【神奈川】三浦学苑・渡辺倫太朗が8回参考ノーヒットノーラン

8回参考でノーヒットノーランを達成した三浦学苑・渡辺倫太朗
8回参考でノーヒットノーランを達成した三浦学苑・渡辺倫太朗

 ◆第101回高校野球選手権神奈川大会 ▽1回戦(13日・小田原) 三浦学苑7―0小田原城北工=8回コールド=

 三浦学苑の最速143キロ右腕・渡辺倫太朗(3年)が、8回参考ながらノーヒットノーランを達成した。この日のMAX140キロの直球に、2種類のスライダーを織り交ぜ8回無安打2四死球、11奪三振の快投。秋春ともに県大会初戦で敗れていたこともあり「秋春は自分が投げて負けてしまっている。(記録より)チームの1勝の方がうれしい。(ノーヒットは)7回ぐらいから意識はしていました」と笑った。

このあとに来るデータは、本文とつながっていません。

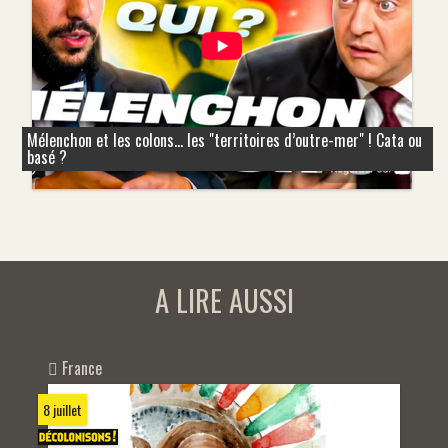
Mélenchon et les colons... les "territoires d’outre-mer" ! Cata ou
basé ?
A LIRE AUSSI
France
8 juillet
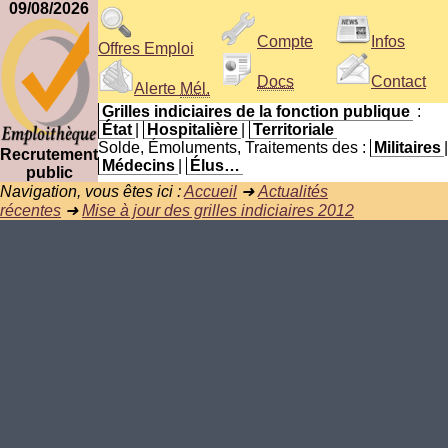
09/08/2026
Compte
Infos
Offres Emploi
Docs
Contact
Alerte
Mél.
Grilles indiciaires de la fonction publique
:
État
|
Hospitalière
|
Territoriale
Solde, Émoluments, Traitements des :
Militaires
|
Recrutement
Médecins
|
Élus…
public
Navigation, vous êtes ici :
Accueil
➜
Actualités
récentes
➜
Mise à jour des grilles indiciaires 2012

 視察した日本ハム・坂本スカウトは「見るのは3回目。力んで自滅するところがあって、(春季大会初戦の)平塚学園戦でも試合を壊してしまった。きょうはリラックスして投げている。自分を変えようとしたんだと思うし、心技体に成長している」と高く評価。将来性についても「右の本格派。150キロ前後を投げるようになる可能性はある」と期待を寄せた。

 182センチ、83キロの立派な体格は母・千佳子さん(49)の愛でできている。月に30キロ消費するというお米は故郷・新潟からコシヒカリをお取り寄せ。2リットルの特大タッパーにご飯を敷き詰め、全て手作りのおかずを上に乗せた特製弁当と、捕食のおにぎりを持たせて毎朝送り出す。練習から帰ってくると、リラクゼーションセラピストの職を生かし、疲労で硬くなった筋肉をマッサージ。渡辺は「仕事もあるのに朝早くから弁当をつくってくれて、感謝しています。弁当は昼だけじゃ食べきれないので、休み時間から少しずつ食べてます」。入学時67キロだった体重は83キロまでアップ。トレーニングの効果もあり、直球の威力は着実に上がっている。

 樫平剛監督(35)も「予想以上。制球力に尽きますね。急成長というより本来の力が出た。頭は冷静に心は熱く。きょうは余裕があった」と絶賛した。順調に勝ち上がれば、3回戦では春に敗れた平塚学園、4回戦では横浜と対戦する可能性がある。「横浜を倒して甲子園に行きたい」と渡辺。リベンジの先に、同校初の聖地を見据えている。

 ◆渡辺 倫太朗(わたなべ・りんたろう)2001年7月6日、神奈川・茅ケ崎市生まれ。18歳。東海岸小1年から東海岸さざなみで野球を始め、茅ケ崎一中時代は湘南クラブボーイズでプレー。3年時にはジャイアンツカップ優勝を果たす。三浦学苑では1年春からベンチ入り。1年秋から背番号1。日本ハムの渡辺諒内野手は父方のいとこ。182センチ、83キロ。右投右打。A型。家族は両親と弟2人。